The ‘democratic ideal’

THE ‘DEMOCRATIC IDEAL’…. The New York Times’ Ross Douthat agrees that Sarah Palin has disqualified herself for national office, and has “delusional” expectations of her future. Douthat insists, however, that her rise and fall has been “a dispiriting period for American democracy.”

[President Obama] represents the meritocratic ideal — that anyone, from any background, can grow up to attend Columbia and Harvard Law School and become a great American success story. But Sarah Palin represents the democratic ideal — that anyone can grow up to be a great success story without graduating from Columbia and Harvard.

This ideal has had a tough 10 months. It’s been tarnished by Palin herself, obviously. With her missteps, scandals, dreadful interviews and self-pitying monologues, she’s botched an essential democratic role — the ordinary citizen who takes on the elites, the up-by-your-bootstraps role embodied by politicians from Andrew Jackson down to Harry Truman.

But it’s also been tarnished by the elites themselves, in the way that the media and political establishments have treated her.

Here are lessons of the Sarah Palin experience, for any aspiring politician who shares her background and her sex. Your children will go through the tabloid wringer. Your religion will be mocked and misrepresented.

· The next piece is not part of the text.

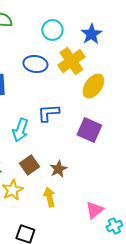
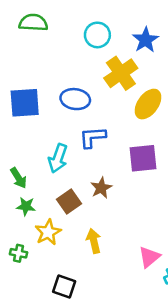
blue ellipse: (35, 64) -> (75, 99), moved
purple square: (89, 130) -> (143, 158), turned -30
brown star: (58, 169) -> (101, 188), moved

Your political record will be distorted, to better parody your family and your faith.

This argument is wildly unpersuasive. Indeed, it’s contradicted by very recent events. The Clintons’ daughter was put through the wringer, and both Bill and Hillary have Ivy League backgrounds. Barack Obama’s religious background was “misrepresented” to almost comedic levels, and as Douthat reminds us, he’s a product of Columbia and Harvard. Politicians’ records have been distorted since the days of the Athenian Empire, regardless of one’s class or collegiate background.

Douthat, in other words, sees classism and misogyny driving the criticism of Palin. He’s mistaken. Not only have others with more impressive backgrounds faced similar scrutiny, but the criticism is actually the result of Palin’s own remarks, beliefs, record, and character.

For that matter, Douthat’s reliance on an old cliche — give political power and authority to those who are uninformed and unqualified, and the system will thrive — is tiresome.

Sarah Palin is beloved by millions because her rise suggested, however temporarily, that the old American aphorism about how anyone can grow up to be president might actually be true.

For goodness sakes, the aphorism remains true, to the extent that anyone can grow up, work hard, develop an intellectual curiosity, learn something about the functions of government, earn the trust and respect of others, and seek public office. Douthat sees some romanticism in leaping from the first to the last step.

That’s absurd. An unqualified conservative got elected governor, and quickly tired of complicated unglamorous policy work. The same unqualified conservative was chosen to seek national office, and quickly tired of complicated policy questions and interviews in which she’s supposed to know what she’s talking about. The same unqualified conservative then returned home, ready to do her job, but quickly tired of her responsibilities and quit.

If this is the “democratic ideal,” and Palin somehow represents the best of the American mainstream, I think much more highly of the United States and its people than Ross Douthat does.